A man made a throat-cutting gesture at his alleged rape victim over a video-link to a Christchurch District courtroom.
Police reported the gesture to Judge Brian Callaghan who had been looking down at the paperwork at the time, and had not seen it.
They wanted it noted as a factor if any future bail application was made by Luke James Henry.
The police prosecutor in court verified that the woman sitting with another woman in the back of the court was the alleged victim of a kidnapping and three rapes by Henry, and several other sexual violations and assaults.
Henry, 31, appeared in court last week after police had issued his photograph through the media and said he was being sought for several violent offences.
He appeared in court on September 13, when he represented himself and was remanded in custody without plea to today on the sex and violence charges as well as driving while his licence was suspended, reckless driving on Hendersons Road, Hoon Hay, and failing to stop for a police car using its lights and sirens.
He continued to represent himself when the case was called in today’s video-link session from Christchurch Men’s Prison.
Henry immediately saw the two women who were sitting in the public seating area which has signs up saying that those seats are visible to people appearing on video link. He made a finger-gesture several times.
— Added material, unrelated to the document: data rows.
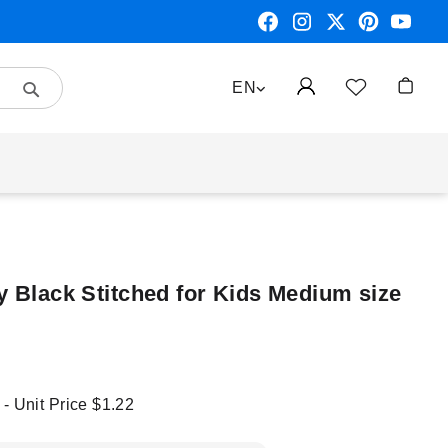
Search
LANGUAGE
EN
My Car
y Black Stitched for Kids Medium size
 - Unit Price
$1.22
Judge Callaghan did not see those gestures either, but asked Henry if he wanted to get a lawyer or apply for legal aid.
“What do you f–g think?” said Henry, and called the judge a nasty name.
“I’m not going to answer that,” said Judge Callaghan, but he continued to deal politely with Henry, explaining that he was entitled to legal representation.
Henry just shrugged.
Police then reported to the judge that they had seen the throat slitting gesture, and asked that it be noted. The judge noted it, but said he had not seen it himself.
Henry walked away from the video camera when the judge asked if he wanted to enter pleas. He appeared to hold his hand in a pistol gesture.
“Mr Henry is in an irascible mood,” said the judge. “It appears he’s in no mood to enter pleas today.”
He remanded him again in custody to October 3, for pleas, and asked that a duty lawyer contact him about it in the meantime. The next appearance will also be by video-link.